*** Begin section ***

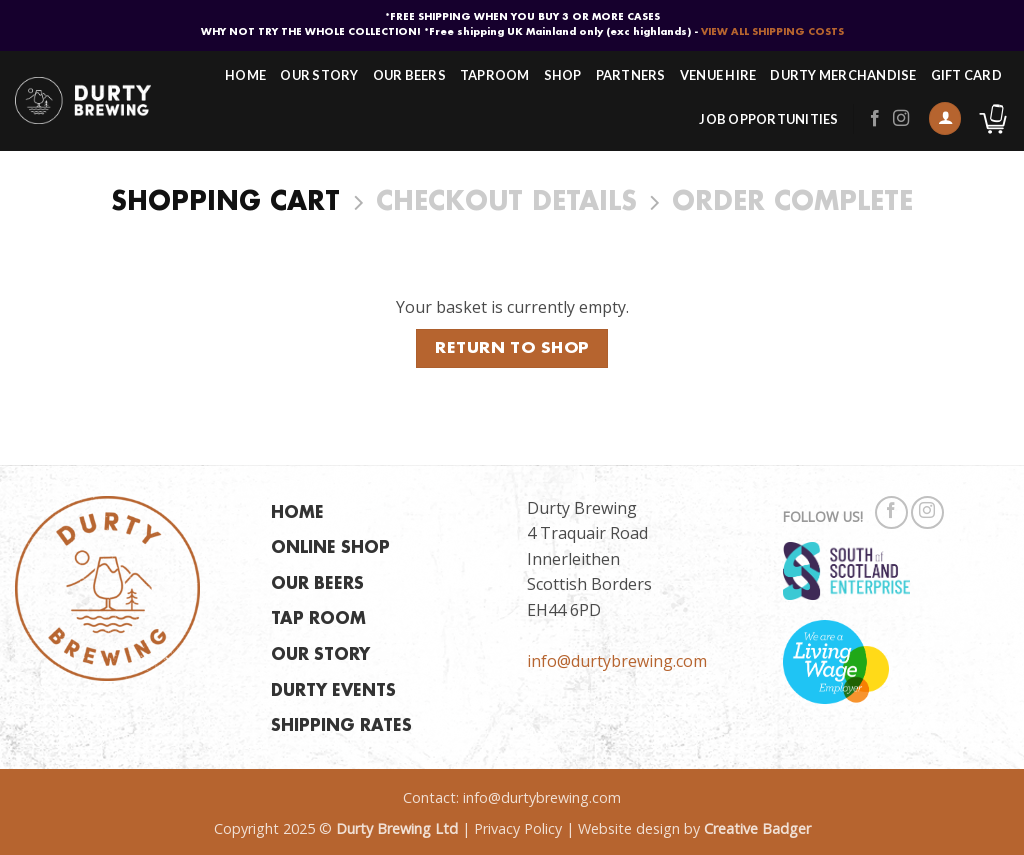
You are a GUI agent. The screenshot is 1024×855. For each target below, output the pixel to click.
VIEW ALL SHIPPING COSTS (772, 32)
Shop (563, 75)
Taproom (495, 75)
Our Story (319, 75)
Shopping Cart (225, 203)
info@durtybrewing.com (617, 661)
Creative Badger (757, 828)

*** End section ***
*** Begin section ***

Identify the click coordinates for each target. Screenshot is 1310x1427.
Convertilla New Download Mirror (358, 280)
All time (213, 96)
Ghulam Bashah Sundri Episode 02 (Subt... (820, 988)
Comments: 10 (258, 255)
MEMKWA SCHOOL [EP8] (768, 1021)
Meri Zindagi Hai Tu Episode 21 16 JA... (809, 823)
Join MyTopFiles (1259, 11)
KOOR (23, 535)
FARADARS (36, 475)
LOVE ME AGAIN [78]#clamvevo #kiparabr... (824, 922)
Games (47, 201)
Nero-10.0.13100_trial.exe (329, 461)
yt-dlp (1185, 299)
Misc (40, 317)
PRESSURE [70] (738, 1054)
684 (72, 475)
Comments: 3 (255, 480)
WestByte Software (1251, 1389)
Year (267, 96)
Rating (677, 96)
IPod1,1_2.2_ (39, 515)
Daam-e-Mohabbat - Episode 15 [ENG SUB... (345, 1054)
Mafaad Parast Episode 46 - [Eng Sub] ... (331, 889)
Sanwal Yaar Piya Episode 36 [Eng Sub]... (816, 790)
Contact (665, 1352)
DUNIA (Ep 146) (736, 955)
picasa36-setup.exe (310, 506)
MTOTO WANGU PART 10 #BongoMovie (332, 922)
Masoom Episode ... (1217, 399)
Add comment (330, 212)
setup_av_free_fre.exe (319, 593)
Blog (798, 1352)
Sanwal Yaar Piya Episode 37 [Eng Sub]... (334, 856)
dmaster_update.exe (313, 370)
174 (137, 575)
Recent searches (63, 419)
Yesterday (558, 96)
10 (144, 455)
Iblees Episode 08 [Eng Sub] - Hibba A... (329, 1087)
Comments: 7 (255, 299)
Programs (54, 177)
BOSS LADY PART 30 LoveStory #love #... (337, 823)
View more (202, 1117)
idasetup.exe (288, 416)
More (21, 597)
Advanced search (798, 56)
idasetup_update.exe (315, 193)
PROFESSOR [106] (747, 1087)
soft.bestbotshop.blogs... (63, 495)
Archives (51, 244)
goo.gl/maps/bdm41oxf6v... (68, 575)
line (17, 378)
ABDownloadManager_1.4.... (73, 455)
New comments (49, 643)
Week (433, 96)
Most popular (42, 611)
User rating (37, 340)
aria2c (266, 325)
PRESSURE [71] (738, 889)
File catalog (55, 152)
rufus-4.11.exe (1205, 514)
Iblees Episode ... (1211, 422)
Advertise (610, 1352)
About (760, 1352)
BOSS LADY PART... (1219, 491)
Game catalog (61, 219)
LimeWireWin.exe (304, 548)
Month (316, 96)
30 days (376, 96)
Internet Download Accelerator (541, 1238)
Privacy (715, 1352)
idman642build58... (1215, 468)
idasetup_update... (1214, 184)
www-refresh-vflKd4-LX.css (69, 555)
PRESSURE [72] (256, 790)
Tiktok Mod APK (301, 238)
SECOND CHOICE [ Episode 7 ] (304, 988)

*** End section ***
*** Begin section ***

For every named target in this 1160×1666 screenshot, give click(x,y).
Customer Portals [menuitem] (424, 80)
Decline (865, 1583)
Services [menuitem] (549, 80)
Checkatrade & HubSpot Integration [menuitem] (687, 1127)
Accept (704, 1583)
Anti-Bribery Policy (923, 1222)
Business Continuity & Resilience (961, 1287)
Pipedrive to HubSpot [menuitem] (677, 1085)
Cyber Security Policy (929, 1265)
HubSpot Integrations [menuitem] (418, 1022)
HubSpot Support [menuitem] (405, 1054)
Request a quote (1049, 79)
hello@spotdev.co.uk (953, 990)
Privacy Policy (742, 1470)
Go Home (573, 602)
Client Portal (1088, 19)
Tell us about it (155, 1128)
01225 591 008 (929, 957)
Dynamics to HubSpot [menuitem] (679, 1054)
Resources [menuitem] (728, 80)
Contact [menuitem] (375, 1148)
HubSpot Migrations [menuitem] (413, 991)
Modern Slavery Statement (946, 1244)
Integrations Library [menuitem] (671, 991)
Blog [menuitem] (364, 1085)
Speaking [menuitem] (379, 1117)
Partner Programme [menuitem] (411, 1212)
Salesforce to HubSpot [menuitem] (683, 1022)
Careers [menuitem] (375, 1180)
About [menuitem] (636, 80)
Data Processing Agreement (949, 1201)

*** End section ***

Exactly the lines above from the one with "Services [menuitem] (549, 80)" to the one with "HubSpot Integrations [menuitem] (418, 1022)", both included, are to be quoted; leave the rest out.

### RESPONSE BELOW
Services [menuitem] (549, 80)
Checkatrade & HubSpot Integration [menuitem] (687, 1127)
Accept (704, 1583)
Anti-Bribery Policy (923, 1222)
Business Continuity & Resilience (961, 1287)
Pipedrive to HubSpot [menuitem] (677, 1085)
Cyber Security Policy (929, 1265)
HubSpot Integrations [menuitem] (418, 1022)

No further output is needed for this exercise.